Issues with the Algorithm for the TICDC ticdc_processor_checkpoint_ts_lag Metric

Note:
This topic has been translated from a Chinese forum by GPT and might contain errors.

Original topic: TICDC ticdc_processor_checkpoint_ts_lag指标算法问题

| username: TiDBer_Bj7TDCTL

[TiDB Usage Environment] Testing
[TiDB Version] 5.3.2
[Reproduction Path]
TiCDC performs one-way synchronization between two clusters

The source end has the tidb_super_read_only parameter enabled and is no longer readable or writable
But the ticdc_processor_checkpoint_ts_lag metric is still >1s

[Encountered Problem: Problem Phenomenon and Impact] The expectation was that after enabling read-only on the source end, the ticdc_processor_checkpoint_ts_lag would be 0 after synchronization is complete, allowing us to determine whether it is fully synchronized, i.e., RPO=0. However, in reality, it is impossible to make this determination.
[Resource Configuration]
[Attachments: Screenshots/Logs/Monitoring]

image

| username: Billmay表妹 | Original post link

Refer to 系统变量 | PingCAP 文档中心

| username: TiDBer_Bj7TDCTL | Original post link

When both tidb_super_read_only and tidb_restricted_read_only are enabled on the source side, the ticdc_processor_checkpoint_ts_lag metric still exceeds 1 second and fluctuates within a small range.
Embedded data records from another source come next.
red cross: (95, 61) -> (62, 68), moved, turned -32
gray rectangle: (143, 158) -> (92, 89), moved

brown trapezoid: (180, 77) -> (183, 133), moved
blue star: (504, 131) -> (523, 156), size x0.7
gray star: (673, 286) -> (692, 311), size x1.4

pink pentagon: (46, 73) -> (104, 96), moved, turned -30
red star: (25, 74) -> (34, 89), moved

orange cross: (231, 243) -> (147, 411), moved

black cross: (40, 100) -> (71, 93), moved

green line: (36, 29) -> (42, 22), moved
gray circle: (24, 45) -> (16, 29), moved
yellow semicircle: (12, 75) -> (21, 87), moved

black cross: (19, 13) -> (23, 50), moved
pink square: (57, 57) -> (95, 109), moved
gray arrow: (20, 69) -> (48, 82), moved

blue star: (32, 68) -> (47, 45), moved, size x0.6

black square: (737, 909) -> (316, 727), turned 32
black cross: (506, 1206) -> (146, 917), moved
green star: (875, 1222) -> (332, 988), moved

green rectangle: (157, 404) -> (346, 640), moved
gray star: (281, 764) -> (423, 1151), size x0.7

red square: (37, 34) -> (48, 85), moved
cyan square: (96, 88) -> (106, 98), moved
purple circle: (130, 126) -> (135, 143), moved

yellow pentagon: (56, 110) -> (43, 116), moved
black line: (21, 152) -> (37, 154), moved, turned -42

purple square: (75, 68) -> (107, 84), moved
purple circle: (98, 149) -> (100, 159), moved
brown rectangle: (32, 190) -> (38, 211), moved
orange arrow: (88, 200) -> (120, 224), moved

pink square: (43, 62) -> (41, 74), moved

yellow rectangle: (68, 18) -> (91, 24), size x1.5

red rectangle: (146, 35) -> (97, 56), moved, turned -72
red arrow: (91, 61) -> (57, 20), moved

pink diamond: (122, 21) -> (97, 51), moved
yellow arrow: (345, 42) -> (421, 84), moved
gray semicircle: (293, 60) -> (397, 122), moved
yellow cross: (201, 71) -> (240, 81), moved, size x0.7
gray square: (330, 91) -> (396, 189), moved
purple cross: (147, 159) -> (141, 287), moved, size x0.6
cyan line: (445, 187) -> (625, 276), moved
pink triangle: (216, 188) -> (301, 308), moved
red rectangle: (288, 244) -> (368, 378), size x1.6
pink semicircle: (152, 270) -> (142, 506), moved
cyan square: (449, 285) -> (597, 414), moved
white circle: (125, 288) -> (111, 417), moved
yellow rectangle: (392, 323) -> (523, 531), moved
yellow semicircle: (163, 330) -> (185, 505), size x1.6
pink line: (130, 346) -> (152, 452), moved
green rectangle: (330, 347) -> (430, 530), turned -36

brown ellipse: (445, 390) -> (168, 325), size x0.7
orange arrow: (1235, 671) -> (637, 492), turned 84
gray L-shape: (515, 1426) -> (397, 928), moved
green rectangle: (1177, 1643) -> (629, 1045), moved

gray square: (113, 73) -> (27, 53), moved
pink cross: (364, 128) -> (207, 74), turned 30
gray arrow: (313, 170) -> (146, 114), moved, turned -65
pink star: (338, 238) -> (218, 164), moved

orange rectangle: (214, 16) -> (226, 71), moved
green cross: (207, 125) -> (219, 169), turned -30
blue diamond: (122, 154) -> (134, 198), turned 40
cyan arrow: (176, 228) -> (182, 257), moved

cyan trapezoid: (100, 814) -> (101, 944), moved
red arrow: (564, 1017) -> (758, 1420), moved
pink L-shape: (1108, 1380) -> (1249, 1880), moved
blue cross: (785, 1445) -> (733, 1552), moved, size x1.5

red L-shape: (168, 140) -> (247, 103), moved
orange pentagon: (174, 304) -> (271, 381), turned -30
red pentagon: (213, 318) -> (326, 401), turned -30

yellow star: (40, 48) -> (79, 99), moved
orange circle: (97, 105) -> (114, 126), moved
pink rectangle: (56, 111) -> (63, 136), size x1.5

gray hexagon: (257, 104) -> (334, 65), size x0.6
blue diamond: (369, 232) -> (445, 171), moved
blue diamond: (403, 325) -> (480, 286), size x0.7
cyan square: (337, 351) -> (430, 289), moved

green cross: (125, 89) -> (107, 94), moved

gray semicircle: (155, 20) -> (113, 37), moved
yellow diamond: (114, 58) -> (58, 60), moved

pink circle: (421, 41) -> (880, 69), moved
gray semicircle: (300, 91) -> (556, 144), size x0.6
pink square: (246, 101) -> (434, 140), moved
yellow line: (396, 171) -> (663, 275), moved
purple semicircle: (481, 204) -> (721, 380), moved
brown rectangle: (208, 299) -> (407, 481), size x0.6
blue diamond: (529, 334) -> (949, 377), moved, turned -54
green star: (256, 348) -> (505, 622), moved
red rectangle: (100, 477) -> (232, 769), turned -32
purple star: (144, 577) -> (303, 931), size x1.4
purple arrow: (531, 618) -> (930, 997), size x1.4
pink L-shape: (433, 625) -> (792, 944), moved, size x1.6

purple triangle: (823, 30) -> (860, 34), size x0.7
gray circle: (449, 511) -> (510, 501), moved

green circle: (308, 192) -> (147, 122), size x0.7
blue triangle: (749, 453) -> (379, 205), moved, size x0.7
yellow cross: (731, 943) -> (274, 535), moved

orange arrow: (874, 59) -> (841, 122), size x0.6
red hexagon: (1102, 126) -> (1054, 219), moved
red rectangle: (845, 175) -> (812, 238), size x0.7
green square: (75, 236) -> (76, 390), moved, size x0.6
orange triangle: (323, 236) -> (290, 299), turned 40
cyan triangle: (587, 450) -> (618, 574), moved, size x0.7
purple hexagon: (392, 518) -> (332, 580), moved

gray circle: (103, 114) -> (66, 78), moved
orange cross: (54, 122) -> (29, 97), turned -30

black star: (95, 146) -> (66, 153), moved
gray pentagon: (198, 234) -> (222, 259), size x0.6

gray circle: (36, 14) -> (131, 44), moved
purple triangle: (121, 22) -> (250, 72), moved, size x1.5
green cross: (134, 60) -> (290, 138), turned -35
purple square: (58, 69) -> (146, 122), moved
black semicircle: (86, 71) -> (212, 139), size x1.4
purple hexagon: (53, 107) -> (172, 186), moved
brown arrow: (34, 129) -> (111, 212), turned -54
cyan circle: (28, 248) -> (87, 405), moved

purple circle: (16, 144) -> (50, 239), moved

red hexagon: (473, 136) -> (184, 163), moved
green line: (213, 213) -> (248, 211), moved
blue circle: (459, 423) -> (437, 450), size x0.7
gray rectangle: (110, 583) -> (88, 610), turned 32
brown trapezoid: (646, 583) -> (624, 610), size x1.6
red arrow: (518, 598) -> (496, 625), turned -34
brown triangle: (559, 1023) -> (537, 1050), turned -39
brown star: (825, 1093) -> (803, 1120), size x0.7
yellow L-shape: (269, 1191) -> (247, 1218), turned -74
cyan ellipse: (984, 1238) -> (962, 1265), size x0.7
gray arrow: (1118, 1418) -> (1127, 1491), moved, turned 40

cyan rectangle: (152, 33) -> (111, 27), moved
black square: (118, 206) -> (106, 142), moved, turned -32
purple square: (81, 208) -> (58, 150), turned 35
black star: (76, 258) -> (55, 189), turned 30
For example, in my current environment, the sampled values are 1.50, 2.19, and 2.15, and it has not become 0.

| username: yilong | Original post link

  1. What is the purpose of enabling read-only mode upstream? To prevent using ticdc to synchronize data?
  2. What is the downstream task connected to? Kafka, TiDB?
  3. When checking the ticdc logs, has there been any new information synchronized after enabling it?
  4. Have you tried versions after 6.2 to see if the same issue exists? Is there a situation where, before executing SQL statements, TiDB checks the cluster’s read-only flag? Starting from v6.2.0, TiDB also checks this flag before committing SQL statements to prevent long-running auto commit statements from modifying data after the server is set to read-only mode.
| username: TiDBer_Bj7TDCTL | Original post link

  1. The purpose of enabling read-only mode is to make the RPO zero, used for disaster recovery drills between two TiDB clusters.
  2. The downstream task connects to TiDB.
  3. After enabling read-only mode, the logs were not checked for new synchronization information.
  4. Currently using version 5.3.2, not using 6.2.
| username: neilshen | Original post link

The processor lag is never zero because of the way it is calculated, as follows:

processor_lag = pd_leader_current_ts - ticdc_current_processor_checkpoint_ts

In other words, the lag is relative to the physical time on the PD leader.


In this situation, you don’t need to rely on lag to make a judgment. Simply check the changefeed checkpoint ts. Once the checkpoint timestamp exceeds the timestamp when read-only mode was enabled, it indicates that synchronization is complete.

| username: system | Original post link

This topic was automatically closed 60 days after the last reply. New replies are no longer allowed.